DATA SUPPLIED ->
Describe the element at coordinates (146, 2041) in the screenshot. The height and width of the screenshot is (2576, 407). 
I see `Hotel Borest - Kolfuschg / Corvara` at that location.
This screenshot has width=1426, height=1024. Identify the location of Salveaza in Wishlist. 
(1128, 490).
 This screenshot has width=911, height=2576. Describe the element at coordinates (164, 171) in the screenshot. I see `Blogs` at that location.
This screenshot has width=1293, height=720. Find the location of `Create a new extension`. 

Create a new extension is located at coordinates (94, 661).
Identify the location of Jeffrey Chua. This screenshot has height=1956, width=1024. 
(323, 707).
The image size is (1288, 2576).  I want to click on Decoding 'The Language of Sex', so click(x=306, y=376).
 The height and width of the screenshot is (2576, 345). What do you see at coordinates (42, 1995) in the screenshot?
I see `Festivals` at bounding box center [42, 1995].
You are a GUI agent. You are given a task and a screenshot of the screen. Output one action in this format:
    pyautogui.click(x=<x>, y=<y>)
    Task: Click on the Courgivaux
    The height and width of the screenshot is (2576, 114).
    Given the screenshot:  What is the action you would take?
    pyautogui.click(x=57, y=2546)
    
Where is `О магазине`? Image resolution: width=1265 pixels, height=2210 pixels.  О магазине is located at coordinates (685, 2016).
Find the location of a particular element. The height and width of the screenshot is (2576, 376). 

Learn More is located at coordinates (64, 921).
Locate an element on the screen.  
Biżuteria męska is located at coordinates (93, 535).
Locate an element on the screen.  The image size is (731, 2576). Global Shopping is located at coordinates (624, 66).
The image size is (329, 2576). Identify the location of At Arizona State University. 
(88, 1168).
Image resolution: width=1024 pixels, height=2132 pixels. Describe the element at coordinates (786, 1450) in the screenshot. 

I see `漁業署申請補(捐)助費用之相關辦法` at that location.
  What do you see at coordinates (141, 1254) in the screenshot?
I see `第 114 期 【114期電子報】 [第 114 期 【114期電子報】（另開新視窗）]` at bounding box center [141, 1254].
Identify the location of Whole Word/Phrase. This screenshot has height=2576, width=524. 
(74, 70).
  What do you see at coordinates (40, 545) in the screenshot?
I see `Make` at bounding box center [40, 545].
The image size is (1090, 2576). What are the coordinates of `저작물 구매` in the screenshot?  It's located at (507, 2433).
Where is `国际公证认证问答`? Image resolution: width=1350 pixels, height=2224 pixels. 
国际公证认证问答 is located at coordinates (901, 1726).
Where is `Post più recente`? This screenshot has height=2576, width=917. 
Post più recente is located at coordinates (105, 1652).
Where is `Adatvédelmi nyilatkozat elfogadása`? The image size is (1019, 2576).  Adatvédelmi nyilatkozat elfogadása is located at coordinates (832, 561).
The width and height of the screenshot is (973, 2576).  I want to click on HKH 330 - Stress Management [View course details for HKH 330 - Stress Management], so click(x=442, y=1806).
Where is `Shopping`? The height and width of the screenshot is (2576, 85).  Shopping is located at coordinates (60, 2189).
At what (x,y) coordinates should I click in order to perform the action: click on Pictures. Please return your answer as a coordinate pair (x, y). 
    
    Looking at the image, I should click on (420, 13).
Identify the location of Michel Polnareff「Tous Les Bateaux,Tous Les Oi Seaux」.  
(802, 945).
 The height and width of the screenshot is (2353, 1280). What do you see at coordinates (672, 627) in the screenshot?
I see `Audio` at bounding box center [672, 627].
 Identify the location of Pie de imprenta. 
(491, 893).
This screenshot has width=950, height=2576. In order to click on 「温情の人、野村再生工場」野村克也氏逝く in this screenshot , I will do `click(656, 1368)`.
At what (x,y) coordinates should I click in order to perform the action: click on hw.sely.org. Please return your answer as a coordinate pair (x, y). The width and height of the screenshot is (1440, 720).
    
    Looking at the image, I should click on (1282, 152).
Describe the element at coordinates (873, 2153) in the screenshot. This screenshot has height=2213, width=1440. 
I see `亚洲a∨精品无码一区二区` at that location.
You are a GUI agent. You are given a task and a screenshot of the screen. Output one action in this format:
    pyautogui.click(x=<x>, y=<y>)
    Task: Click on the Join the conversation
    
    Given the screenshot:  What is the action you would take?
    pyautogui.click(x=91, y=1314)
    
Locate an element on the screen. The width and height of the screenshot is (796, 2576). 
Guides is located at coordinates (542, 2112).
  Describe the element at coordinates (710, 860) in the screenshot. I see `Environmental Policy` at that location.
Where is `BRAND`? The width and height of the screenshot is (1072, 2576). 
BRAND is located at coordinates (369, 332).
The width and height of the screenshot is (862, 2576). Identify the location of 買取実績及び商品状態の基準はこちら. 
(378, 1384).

YOUR ASSIGNMENT ->
Gather all lines with the string "Shopping" from the data.

WORKED SOLUTION ->
Locate an element on the screen.  The image size is (731, 2576). Global Shopping is located at coordinates (624, 66).
Where is `Shopping`? The height and width of the screenshot is (2576, 85).  Shopping is located at coordinates (60, 2189).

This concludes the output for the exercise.